The ways in which small businesses and startup companies find the funding they need to develop their ideas and target growth has changed significantly in recent years. The process is no longer focused entirely on winning the approval of your local bank manager and there are new dynamics at play in this vital context for SMEs.
Here are some ideas worth having in mind if you’re looking for a loan as a startup or a small business:
1. Be honest and realistic
It is vital that you believe in what you’re working on as you apply for any form of funding. However, it is also important not to get carried away with your own enthusiasm or to be dishonest with potential lenders you’re hoping to work with. You’re credit records will tell their own story to your prospective funders and it’s far more efficient to start discussions from the reality of your position rather than any kind of idealised version that won’t stand up to scrutiny.

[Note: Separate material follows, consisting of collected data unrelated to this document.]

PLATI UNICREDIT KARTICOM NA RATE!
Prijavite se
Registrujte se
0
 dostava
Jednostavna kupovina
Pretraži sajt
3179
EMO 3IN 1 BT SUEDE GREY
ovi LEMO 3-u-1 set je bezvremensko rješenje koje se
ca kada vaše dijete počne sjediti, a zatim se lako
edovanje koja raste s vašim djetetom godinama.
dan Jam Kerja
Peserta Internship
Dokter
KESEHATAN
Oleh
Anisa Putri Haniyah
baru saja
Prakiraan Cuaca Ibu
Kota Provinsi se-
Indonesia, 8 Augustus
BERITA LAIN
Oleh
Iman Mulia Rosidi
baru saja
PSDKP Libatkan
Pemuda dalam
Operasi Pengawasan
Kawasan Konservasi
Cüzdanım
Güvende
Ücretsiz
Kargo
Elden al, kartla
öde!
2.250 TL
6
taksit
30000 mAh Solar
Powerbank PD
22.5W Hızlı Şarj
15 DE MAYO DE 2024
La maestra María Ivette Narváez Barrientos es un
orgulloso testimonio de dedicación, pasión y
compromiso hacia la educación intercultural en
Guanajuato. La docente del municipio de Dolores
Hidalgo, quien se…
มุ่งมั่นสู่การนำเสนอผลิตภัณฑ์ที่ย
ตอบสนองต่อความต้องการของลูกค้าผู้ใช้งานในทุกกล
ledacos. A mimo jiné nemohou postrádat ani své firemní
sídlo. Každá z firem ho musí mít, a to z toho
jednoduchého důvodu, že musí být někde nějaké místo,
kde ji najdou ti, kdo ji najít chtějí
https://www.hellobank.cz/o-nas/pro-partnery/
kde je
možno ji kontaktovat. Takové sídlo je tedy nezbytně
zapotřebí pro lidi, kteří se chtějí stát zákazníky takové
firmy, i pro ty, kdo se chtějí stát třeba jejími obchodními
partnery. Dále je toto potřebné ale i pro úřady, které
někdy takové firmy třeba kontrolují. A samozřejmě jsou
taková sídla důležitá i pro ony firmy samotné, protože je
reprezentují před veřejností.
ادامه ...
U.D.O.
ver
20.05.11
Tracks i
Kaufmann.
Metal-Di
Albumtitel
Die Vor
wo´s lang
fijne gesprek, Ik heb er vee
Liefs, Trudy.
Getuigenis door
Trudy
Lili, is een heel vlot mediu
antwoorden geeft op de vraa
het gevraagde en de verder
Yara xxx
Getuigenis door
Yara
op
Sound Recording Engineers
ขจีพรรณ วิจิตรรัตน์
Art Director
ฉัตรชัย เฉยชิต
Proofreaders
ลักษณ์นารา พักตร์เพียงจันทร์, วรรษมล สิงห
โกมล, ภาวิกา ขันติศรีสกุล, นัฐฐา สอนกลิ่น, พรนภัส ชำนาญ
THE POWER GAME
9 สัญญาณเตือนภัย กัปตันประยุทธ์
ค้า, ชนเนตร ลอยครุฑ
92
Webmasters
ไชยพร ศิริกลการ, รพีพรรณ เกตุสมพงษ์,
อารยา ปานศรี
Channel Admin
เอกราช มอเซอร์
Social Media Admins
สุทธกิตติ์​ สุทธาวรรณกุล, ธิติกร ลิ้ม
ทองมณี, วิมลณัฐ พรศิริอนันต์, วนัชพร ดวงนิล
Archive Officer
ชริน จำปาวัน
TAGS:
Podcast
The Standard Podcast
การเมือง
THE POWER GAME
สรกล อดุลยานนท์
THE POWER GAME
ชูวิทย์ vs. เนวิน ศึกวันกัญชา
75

2. Don’t be won over by headline figures alone
There is a good deal of unmet demand for business loans among startups and other fledgling companies and banks and other lenders are well of aware of that. Sometimes the headline figures you’ll see associated with a loan deal will not tell the whole story and it’s important not to be fooled into thinking a funding proposition is more affordable than it actually is.
In short, borrowing money as a small business is generally not as straightforward as it once was. So if you feel as if you may have stumbled across an incredibly easy-to-afford business loan then there is a fair chance you’re mistaken and you need to re-read and reconsider the terms you’re being presented with.
3. Consider all the alternatives
The difficulties that many start-ups and small businesses face in finding funding or loans of any sort has led to the emergence of new alternatives to traditional bank loans. All of which means that ambitious SMEs can now choose from a broader range of options as they look to raise finance for their companies.
In the current climate, it can be crucial for small business bosses to keep an open mind about what kind of financial solutions might be available and what might work as a way of accessing funds that make a real difference. Depending on the industry or sector you’re in, you could find that there are specialist lenders willing to work with you on the basis of a clear understanding of your business and what you need.
4. Use your assets
It’s often a tough reality to face but failing to find funding where and when it is needed can be the difference between sustainability and failure for startup companies of any kind. Therefore, staving off financial disaster will often amount to an end in itself and it’s one that can be achieved through the leveraging of any existing assets that your company has access to. This might mean property, machinery, vehicles or other physical assets, or it might mean using your invoices or your sales ledger to raise cash on the basis of future earnings.
5. Seek support when you need it
Securing finance and approaching the process of raising funds can be crucial for startups and small businesses but it is generally too much to expect founders and directors to be experts in these areas. Therefore, it makes sense and can make a very significant difference if relevant stakeholders reach out and get help, guidance, advice and support when they need it most from experts and specialists in these kinds of areas.